Module 4: Recommended Exercises

Problem 1: KNN (Exercise 2.4.7 in ISL textbook, slightly modified)

The table and plot below provides a training data set consisting of seven observations, two predictors and one qualitative response variable.

import numpy as np
import pandas as pd
from matplotlib.pyplot import subplots
 
knnframe = pd.DataFrame({
    'x1': [3, 2, 1, 0, -1, 2, 1],
    'x2': [3, 0, 1, 1, 0, 1, 0],
    'y': pd.Categorical(['A', 'A', 'A', 'B', 'B', 'B', 'B'])
})
print(knnframe)
 
fig, ax = subplots(figsize=(5, 5))
for level, marker in zip(['A', 'B'], ['o', 's']):
    sub = knnframe[knnframe['y'] == level]
    ax.scatter(sub['x1'], sub['x2'], label=level, marker=marker, s=60)
ax.set_xlabel('x1')
ax.set_ylabel('x2')
ax.legend(title='y');

We want to use this data set to make a prediction for $Y$ when $X_1=1,X_2=2$ using the $K$-nearest neighbors classification method.

a)

Calculate the Euclidean distance between each observation and the test point, $X_1=1,X_2=2$.

b)

Use $P\left(Y=j\mid X=x_0\right)=\frac{1}{K}{\sum }_{I\in {\mathcal{N}}_0}I\left(Y=j\right)$ to predict the class of $Y$ when $K=1$, $K=4$ and $K=7$. Why is $K=7$ a bad choice?

c)

If the Bayes decision boundary in this problem is highly non-linear, would we expect the best value for $K$ to be large or small?
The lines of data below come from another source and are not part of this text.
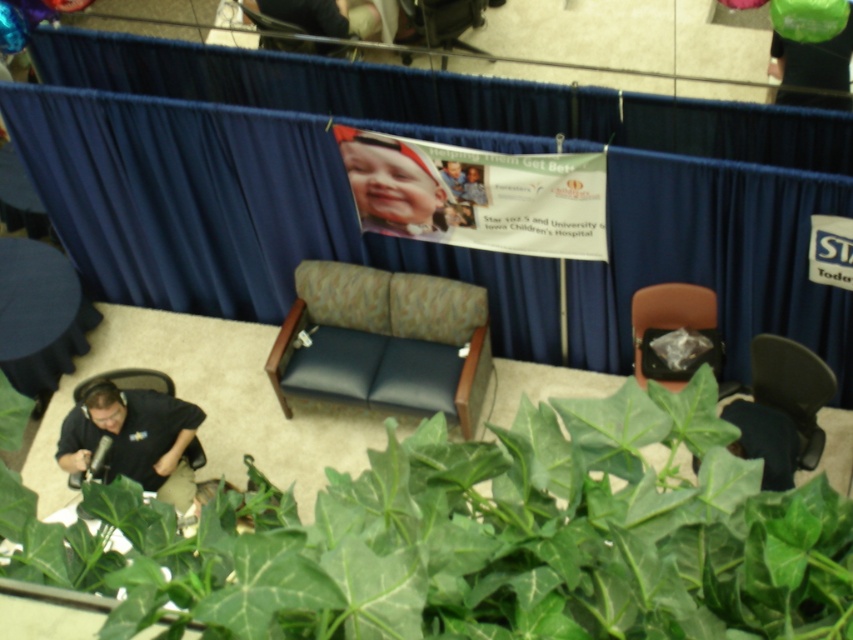 Looking at this image, between blue fabric curtain at upper center and smooth plastic banner at upper center, which one is positioned higher?

smooth plastic banner at upper center is higher up.

Is blue fabric curtain at upper center thinner than smooth plastic banner at upper center?

In fact, blue fabric curtain at upper center might be wider than smooth plastic banner at upper center.

Does point (769, 205) come behind point (432, 193)?

That is False.

I want to click on blue fabric curtain at upper center, so tap(253, 172).

Between blue fabric curtain at upper center and smooth skin baby at upper center, which one appears on the left side from the viewer's perspective?

From the viewer's perspective, blue fabric curtain at upper center appears more on the left side.

What do you see at coordinates (253, 172) in the screenshot?
I see `blue fabric curtain at upper center` at bounding box center [253, 172].

You are a GUI agent. You are given a task and a screenshot of the screen. Output one action in this format:
    pyautogui.click(x=<x>, y=<y>)
    Task: Click on the blue fabric curtain at upper center
    The width and height of the screenshot is (853, 640).
    Given the screenshot: What is the action you would take?
    pyautogui.click(x=253, y=172)

In the scene shown: Who is lower down, smooth plastic banner at upper center or matte black bag at right?

matte black bag at right

Can you confirm if smooth plastic banner at upper center is thinner than matte black bag at right?

Incorrect, smooth plastic banner at upper center's width is not less than matte black bag at right's.

Is point (341, 156) in front of point (699, 298)?

Yes, point (341, 156) is closer to viewer.

Where is `smooth plastic banner at upper center`? smooth plastic banner at upper center is located at coordinates (390, 186). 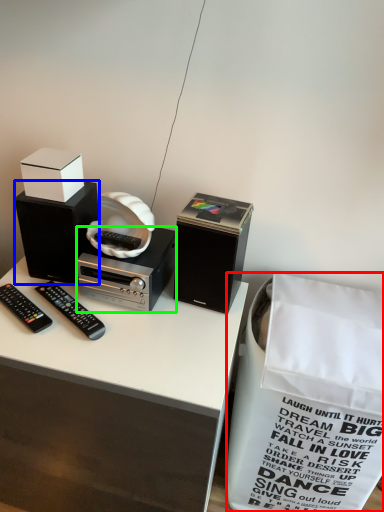 Question: Which object is positioned farthest from shopping bag (highlighted by a red box)? Select from speaker (highlighted by a blue box) and cassette (highlighted by a green box).

Choices:
 (A) speaker
 (B) cassette

Answer: (A) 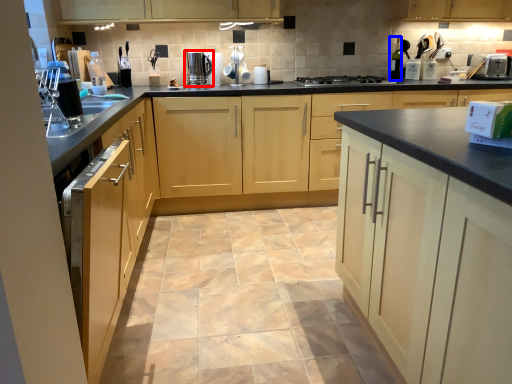 Question: Which of the following is the farthest to the observer, home appliance (highlighted by a red box) or bottle (highlighted by a blue box)?

Choices:
 (A) home appliance
 (B) bottle

Answer: (B) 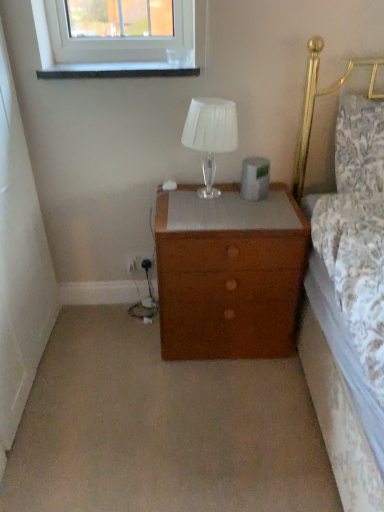 Question: Is floral fabric pillow at right smaller than wooden nightstand at center?

Choices:
 (A) yes
 (B) no

Answer: (A)

Question: Is floral fabric pillow at right at the left side of wooden nightstand at center?

Choices:
 (A) yes
 (B) no

Answer: (B)

Question: Does floral fabric pillow at right appear on the right side of wooden nightstand at center?

Choices:
 (A) yes
 (B) no

Answer: (A)

Question: From the image's perspective, is floral fabric pillow at right located above wooden nightstand at center?

Choices:
 (A) no
 (B) yes

Answer: (B)

Question: Is floral fabric pillow at right next to wooden nightstand at center and touching it?

Choices:
 (A) no
 (B) yes

Answer: (A)

Question: Is point coord(284,325) positioned closer to the camera than point coord(374,175)?

Choices:
 (A) closer
 (B) farther

Answer: (B)

Question: Is wooden nightstand at center inside the boundaries of floral fabric pillow at right, or outside?

Choices:
 (A) inside
 (B) outside

Answer: (B)

Question: From the image's perspective, is wooden nightstand at center above or below floral fabric pillow at right?

Choices:
 (A) below
 (B) above

Answer: (A)

Question: In terms of width, does wooden nightstand at center look wider or thinner when compared to floral fabric pillow at right?

Choices:
 (A) wide
 (B) thin

Answer: (A)

Question: Does point (210, 129) appear closer or farther from the camera than point (340, 147)?

Choices:
 (A) closer
 (B) farther

Answer: (A)

Question: From their relative heights in the image, would you say translucent glass table lamp at upper center is taller or shorter than floral fabric pillow at right?

Choices:
 (A) short
 (B) tall

Answer: (A)

Question: Is translucent glass table lamp at upper center situated inside floral fabric pillow at right or outside?

Choices:
 (A) inside
 (B) outside

Answer: (B)

Question: In the image, is translucent glass table lamp at upper center on the left side or the right side of floral fabric pillow at right?

Choices:
 (A) right
 (B) left

Answer: (B)

Question: From a real-world perspective, is floral fabric pillow at right physically located above or below wooden nightstand at center?

Choices:
 (A) above
 (B) below

Answer: (A)

Question: In the image, is floral fabric pillow at right on the left side or the right side of wooden nightstand at center?

Choices:
 (A) left
 (B) right

Answer: (B)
Why?

Problem 2: Bank notes and LDA (with calculations)

To distinguish between genuine and fake bank notes, measurements of length and diagonal of part of the bank notes have been made. For $1000$ bank notes ($500$ genuine and $500$ false) this gave the following values for the mean and the covariance matrix (using unbiased estimators), where the first value is the length of the bank note, and the second is the diagonal.

Genuine bank notes:

$${\bar{\mathbf{x}}}_G=\left[\begin{array}{c}214.97\\ 141.52\end{array}\right]\text{ and }{\hat{\mathbf{\Sigma }}}_G=\left[\begin{array}{cc}0.1502& 0.0055\\ 0.0055& 0.1998\end{array}\right]$$

Fake bank notes:

$${\bar{\mathbf{x}}}_F=\left[\begin{array}{c}214.82\\ 139.45\end{array}\right]\text{ and }{\hat{\mathbf{\Sigma }}}_F=\left[\begin{array}{cc}0.1240& 0.0116\\ 0.0116& 0.3112\end{array}\right]$$

a)

Assume the true covariance matrix for the genuine and fake bank notes are the same. How would you estimate the common covariance matrix?

b)

Explain the assumptions made to use linear discriminant analysis to classify a new observation to be a genuine or a fake bank note. Write down the classification rule for a new observation (make any assumptions you need to make).

c)

Use the method in b) to determine if a bank note with length $214.0$ and diagonal $140.4$ is genuine or fake. You can use Python to perform the matrix calculations.

Python-hints:

import numpy as np
# inv(A)
np.linalg.inv(A)
# transpose of vector
v.T
# determinant of A
np.linalg.det(A)
# multiply vector and matrix / matrix and matrix
v @ A
B @ A

d)

What is the difference between LDA and QDA? Use the classification rule for QDA to determine the bank note from c). Do you obtain the same result? You can use Python to perform the matrix calculations.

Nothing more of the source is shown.